PROBLEM STATEMENT
It's moving day, and the movers are stacking your stuff in their truck. But now
it's reached the point where there's only room left for one stack of items, so
all the items that are left have to be stacked on top of each other to form a
single monolithic column. Every object has two properties associated with it: a
weight (in pounds), and a strength - that is, a certain number of pounds of
weight that can be placed on top of it without breaking it. Given the weights
and strengths for a set of items, find the number of ways the movers can stack
them in the truck without breaking them. If it cannot be done without breaking
something, return 0 (and sue the movers for damages).
DEFINITION
Class: Movers
Method name: stack
Parameters: String[]
Return type: int
Method signature: int stack(String[] items); (be sure your method is public)
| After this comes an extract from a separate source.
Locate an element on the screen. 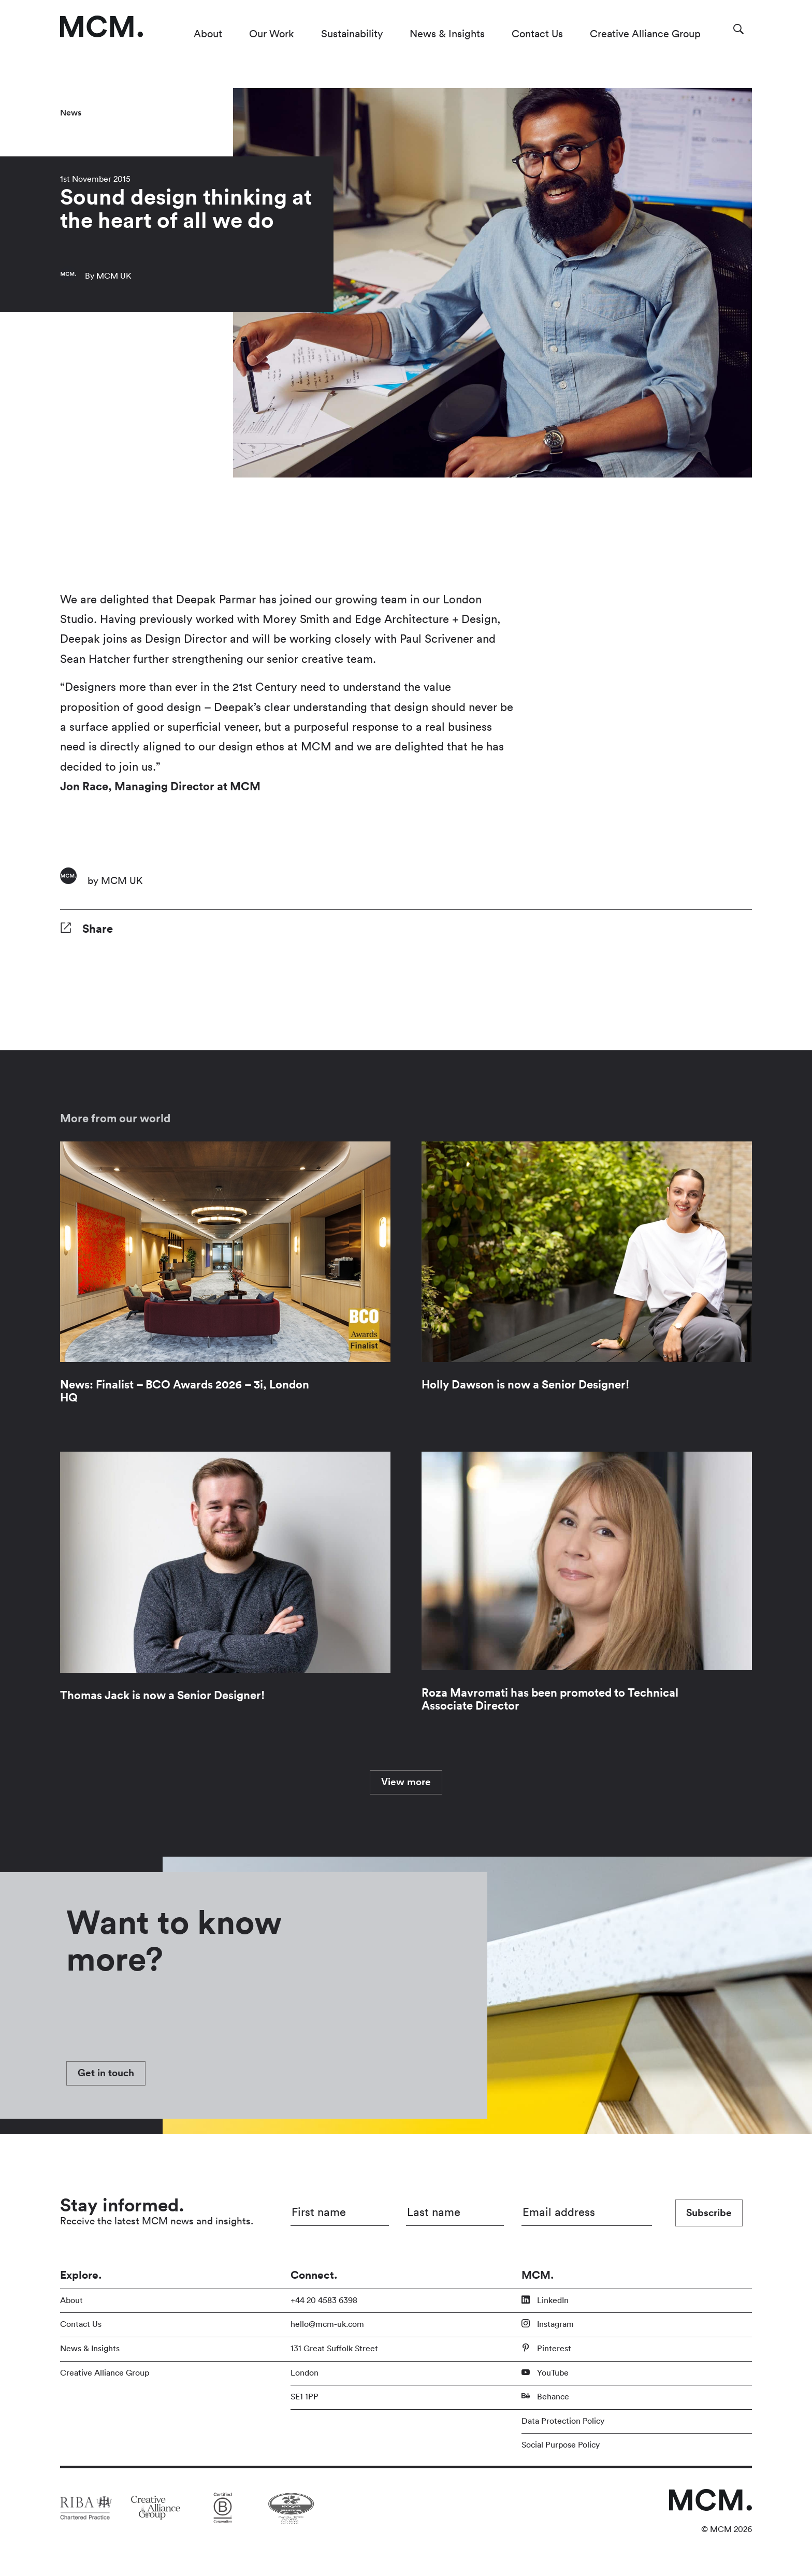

Each String in objects has the following format:
"<weight> <strength>"
where <weight> is an integer from 1 to 200 inclusive, and <strength> is an
integer from 0 to 1000 inclusive. <weight> and <strength> are separated by a
single space. Quotes and angle brackets are included for clarity; they do not
appear in the String.
NOTES
* In every valid configuration of the stack, each item must be able to support
the combined weight of all the items that are above it in the stack in order to
avoid breakage (just like the real world).
Topcoder will ensure that:
- Items will contain from 1 to 12 elements inclusive.
- Each element of items will be formatted as a pair of integers separated by a
single space, as described above.
- The first integer of each element will be in the range 1 to 200 inclusive.
- The second integer of each element will be in the range 0 to 1000 inclusive.
- Integers will not contain leading zeros, and a value of zero will be
represented by a single zero (as in "0").
EXAMPLES
objects: ["10 20","10 10","10 0"]
return value: 1
In this case, there are three items to be stacked, each with a weight of 10
pounds. The item with 0 strength must be on top because it cannot hold any
weight without breaking. The item with a strength of 20 must go on the bottom
because it is the only one that can hold the combined weight of the other two.
The remaining item, then, must go in-between. There is only one way to stack
these items, therefore the return value is 1.
objects: ["10 20","10 0","10 0"]
return value: 0
In this case, there are two items that cannot hold any weight without breaking.
Since only one item can be on top (there is only one stack), there is no way to
stack these items without breakage, so return 0.
objects: ["10 10","10 10","10 0"]
return value: 0
Here, there is no item strong enough to hold the combined weight of the other
two, so none of the items can go on the bottom without breaking. Again, return 0.
objects: ["10 20","10 25","10 0"]
return value: 2
objects: ["10 20","10 30","10 10"]
return value: 4